メタは4月末、コロンビアとフィリピンの選定クリエイター向けに、米ドル連動型のステーブルコインUSDCをソラナまたはポリゴン上で暗号資産ウォレットへ直接送る報酬オプションをFacebook Business Help Centerに追加しました。ストライプのインフラを使う限定パイロットで、ヘルプページの更新を通じて静かに始まった取り組みです。大手テック企業が、クリエイター報酬の越境送金にブロックチェーン決済を実務で組み込んだ動きでもあります。
受け取り先は、USDCをソラナまたはポリゴンで受け取れるアドレスに限られます。メタが案内した対応先には、メタマスク、ファントム、バイナンス、クラーケン、エクソダス、Brave Wallet、バイビットのほか、現地で普及するGCash(GCrypto)、Coins.ph、Bitsoも並びました。利用時はウォレットを用意し、対応ネットワークの受取アドレスをMeta側に登録します。
クリエイター側で大きく変わるのは、報酬の受取先としてウォレットを選べるようになった点です。一方で、メタはUSDCを現地通貨へ換える機能を持たず、受け取った側が取引所などを使って自ら換金する必要があります。送金先アドレスやネットワークを誤ると資金は回収できず、取引も取り消せません。セキュリティ管理やネットワーク障害、価格変動に伴うリスクも利用者側が負います。

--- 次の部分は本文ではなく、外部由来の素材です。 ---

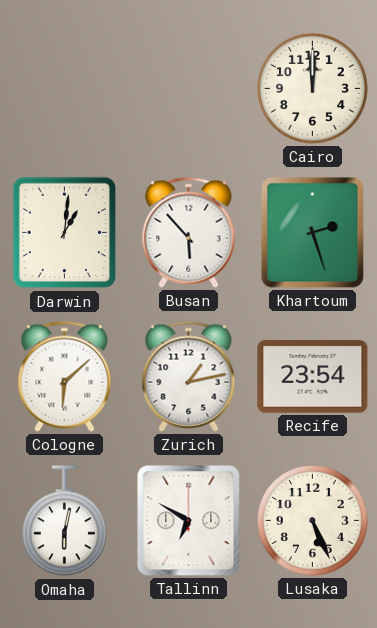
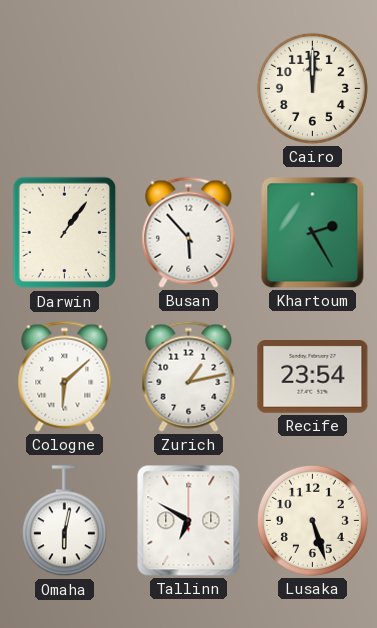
Darwin: 1:01 -> 1:06
Khartoum: 2:27 -> 2:25
Lusaka: 5:26 -> 5:27
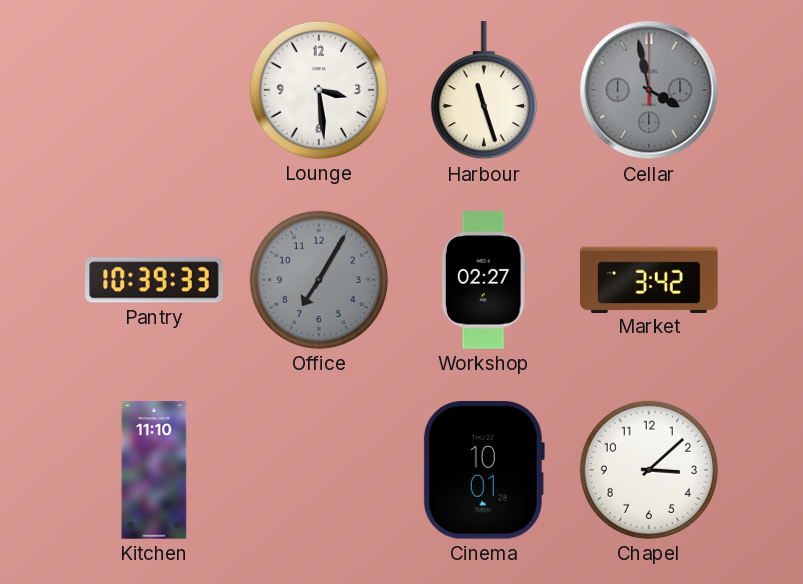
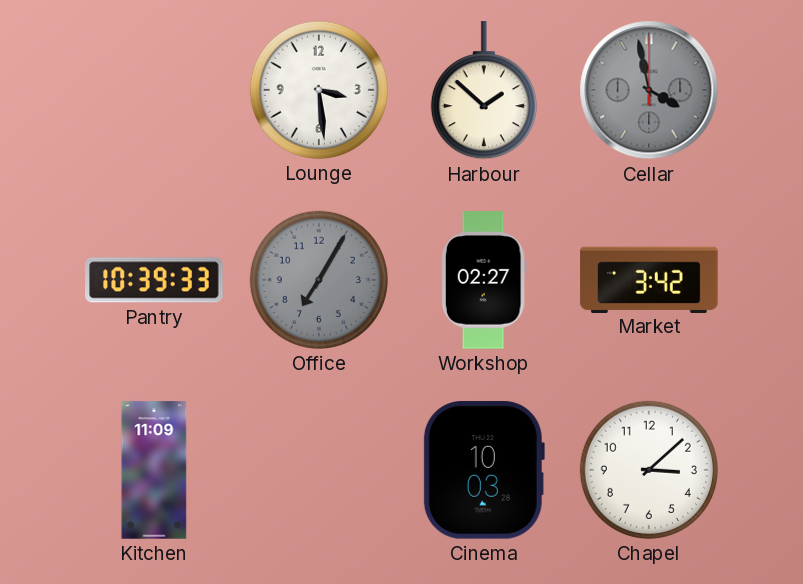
Harbour: 11:27 -> 1:52
Kitchen: 11:10 -> 11:09
Cinema: 10:01 -> 10:03
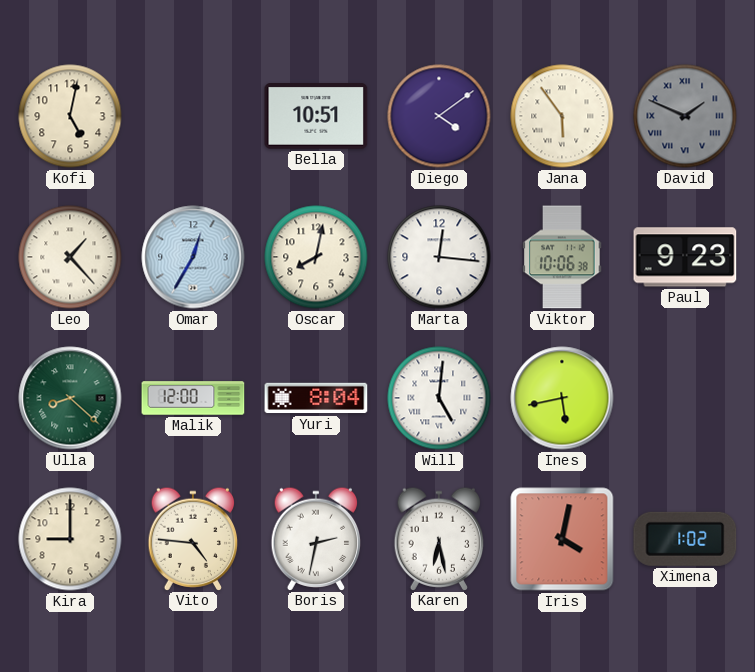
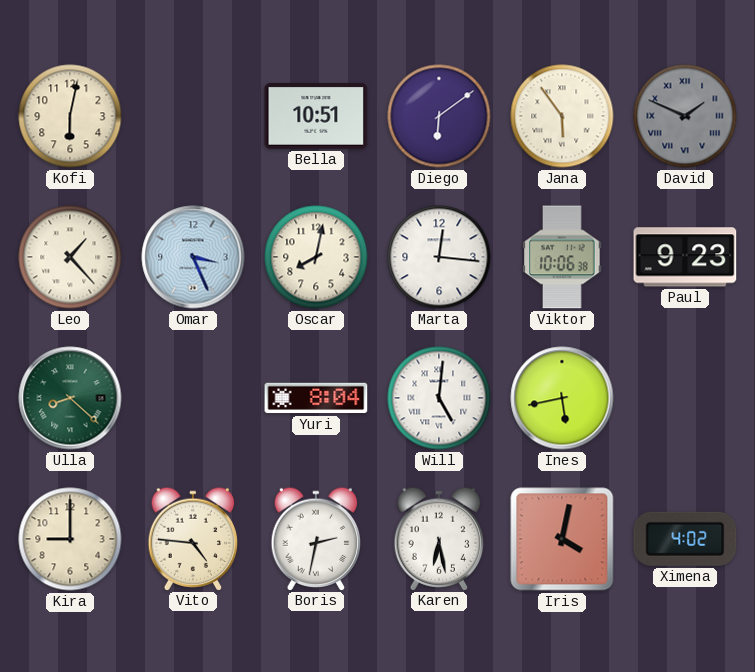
Kofi: 5:02 -> 6:02
Diego: 4:09 -> 6:09
Omar: 12:35 -> 3:26
Malik: 12:00 -> none
Ximena: 1:02 -> 4:02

支払い処理はストライプが担い、税務面でも同社の基盤が使われます。Metaの案内では、Metaに加えてストライプからもForm 1099(米国の税務書類)など暗号資産関連の書類が発行される場合があります。ストライプのLink責任者ジェイ・シャー氏は、企業がLinkを使って顧客にステーブルコイン支払いを直接送れるようになったと説明し、「すでにMetaと提携し、フィリピンやコロンビアのクリエイターがLinkウォレットでステーブルコインを受け取れるようにしている」と話しました。メタは技術的な不具合や予期せぬ事情が起きた際、別の支払い方法へ切り替える権利も明記しています。。
次の節目は対象国の拡大です。ポリゴンラボのボワロンCEOは、このステーブルコイン支払いプログラムが2026年末までに160カ国超へ広がる見込みだと話しています。